Maximize Perceptual Quality Using Quality Information Table by contents class
2005 . 02 ~ 2006. 02
Maximize Perceptual Quality Using Quality Information Table by contents class
Multimedia services like video streaming have been popular and the heterogeneous and various networks also have been increased. In this environment, quality of service (QoS) has emerged as an important issue for service acceptability. For an effective multimedia service, there is no doubt that the quality of the serviced video has to be acceptable, even though constraints exist. When a video content is delivered to client, there are several constraints such as limited bandwidth, capability of device, etc that are encountered. The variation of network bandwidth is unpredictable at the encoding stage. Video content needs to be decodable at any dynamic range of bandwidth with the best possible video quality. Considering such a limited environment, multi-dimensional scalability gives a benefit in QoS point of view. The main goal of our research is to find the optimal bit-rate allocation strategy for three scalability layers of SVC video quality. For this, we performed subjective test for perceptual quality preference depending on video class. To find an efficient adaptation operation for scalable video, multiple quality tradeoffs (spatio-SNR-temporal quality) are considered.
The goal of this project is the followings
the semantic concepts that represent different video classes and are able to represent the characteristics of video scene

As shown in Fig. 1, the required bit-rate for the quality preference is dependant on original video’s bit-rate and characteristic. We used relative bit-rate ( ) that is the bit-rate of spatio-temporal switching point normalized by bit-rate of original bit-stream. The quality preference of CIF at 15 f/s and corresponding relative bit-rate of 0.2 is equivalent to 20% of original video’s bit-rate for the quality of CIF at 15 f/s.
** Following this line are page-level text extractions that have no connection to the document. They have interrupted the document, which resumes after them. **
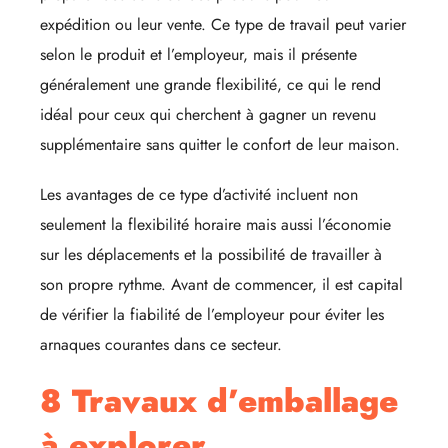
expédition ou leur vente. Ce type de travail peut varier
selon le produit et l’employeur, mais il présente
généralement une grande flexibilité, ce qui le rend
idéal pour ceux qui cherchent à gagner un revenu
supplémentaire sans quitter le confort de leur maison.
Les avantages de ce type d’activité incluent non
seulement la flexibilité horaire mais aussi l’économie
sur les déplacements et la possibilité de travailler à
son propre rythme. Avant de commencer, il est capital
de vérifier la fiabilité de l’employeur pour éviter les
arnaques courantes dans ce secteur.
8 Travaux d’emballage
à explorer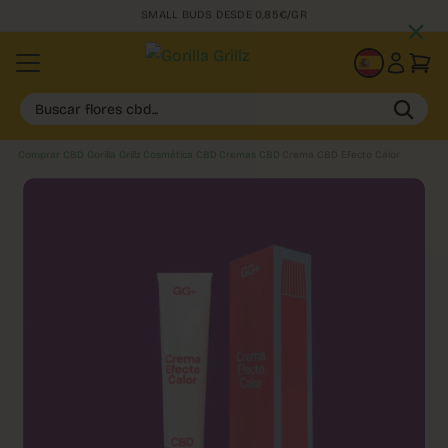
SMALL BUDS DESDE 0,85€/GR
ES
Buscar flores cbd...
Comprar CBD Gorilla Grillz
›
Cosmética CBD
›
Cremas CBD
›
Crema CBD Efecto Calor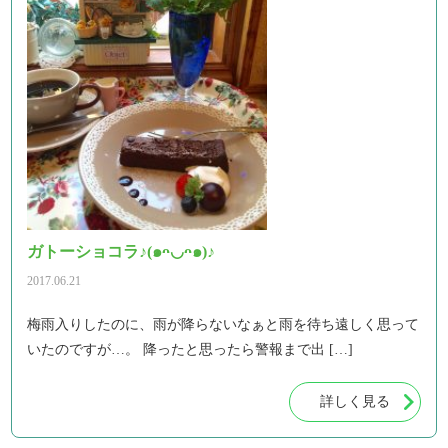
ガトーショコラ♪(๑ᴖ◡ᴖ๑)♪
2017.06.21
梅雨入りしたのに、雨が降らないなぁと雨を待ち遠しく思って
いたのですが…。 降ったと思ったら警報まで出 […]
詳しく見る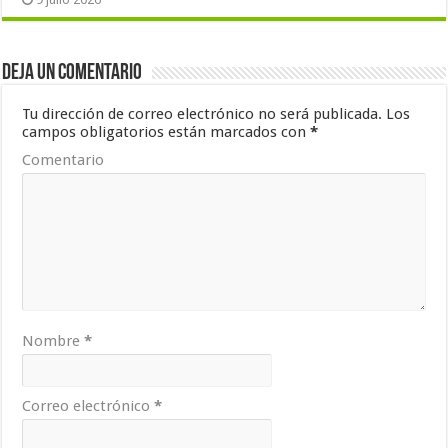
Deja un comentario
Tu dirección de correo electrónico no será publicada.
Los
campos obligatorios están marcados con
*
Comentario
Nombre
*
Correo electrónico
*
In case that original video’s bit-rate is 1Mbps, quality preference for the spatio-temporal quality of CIF at 15 f/s) exists at about 200kbps.
Figure 1. Relative bit-rate of video segments versus spatio-temporal switching points: (a) action concept (b) crowd concept; (c) dialog concept (d) scenery concept (e) text&graphic concept
In Fig 2, preference paths are shown in three-dimensional scalability. Those are achieved from the analysis for the preference characteristics of video segments in five semantic concepts as bit-rate decreases. Preference paths are different depending on semantic concept. The line between two switching points represent the path of extraction for SNR scalability. For instance, SNR quality decreases from first marker to second marker as relative bit-rate decreases. The markers indicate switching points for spatio-temporal scalability. For instance, first marker in case (a) indicates the switching point from size of CIF at 30 f/s to size of CIF at 15 f/s, and second marker in case (b) indicates the switching point from size of CIF at 15 f/s to size of QCIF at 30 f/s.
Figure 2. Preference path of perceptual quality : (a) scenery concept (b) action concept (c) crowd concept (d) text&graphic concept (e) dialog concept
SVC bit-stream extraction with QIT is applied to extractor in JSVM 2.0. The procedure of extraction with QIT and the video quality of the extracted bit-stream are discussed in this section. In the experiment, video segment in action concept is used. For spatial layer scalability, video is coded to support two layers, CIF and QCIF. For temporal scalability, both of two spatial layers are applied to support maximum frame rate of 30 f/s. For SNR scalability, three-layer fine grain scalability (FGS) is applied. With the experiment for perceptual quality, preference paths for bit-stream extraction were determined. So, based on one scenario, we applied QIT subject to its semantic concept and extracted video at several bit-rates. The extraction path for the experiment is shown in Figure 3.
Figure 3. Extraction path of perceptual quality preference in experiment
The extracted video versions with the determined extraction parameters are shown in Figure 4. At 448kbps (case (a)), extractor allocates the bit-rate (332kbps) for SNR quality and extracts all NAL units including temporal scalability to support 30 f/s. Also, extractor extracts all NAL units including spatial scalability to support CIF resolution. The required TLs of NAL unit are less than or equal to 4, namely 0, 1, 2, 3 and 4. At 224kbps (case (b)), a different tradeoff is applied based on QIT. Extractor allocates the bit-rate (139kbps) for SNR quality and extracts NAL units including TLs from 0 to 3. These NAL units can construct frame rate of 15 f/s, correspondingly. These two extracted versions keep size of CIF extracting NAL units including all DIs. On the contrary to (case (a)) and (case (b)), at 128kbps (case (c)) and at 70kbps (case (d)), extractor extracts only NAL units including DI of 0 to support size of QCIF. The required TLs of NAL unit for case (c) are less than or equal to 4, namely 0, 1, 2, 3, and 4. The bit-rate allocated for SNR quality enhancement from base layer is 48kbps. In case (d), NAL units contains TL of 4 are not extracted only to support the frame rate of 15 f/s. 10kbps is allocated for SNR quality enhancement, correspondingly
Figure 4. Extracted video segments: (a) CIF at 30 f/s (448 kbps) (b) CIF at 15 f/s (224 kbps) (c) QCIF at 30 f/s (128 kbps) (d) QCIF at 15 f/s (70kbps)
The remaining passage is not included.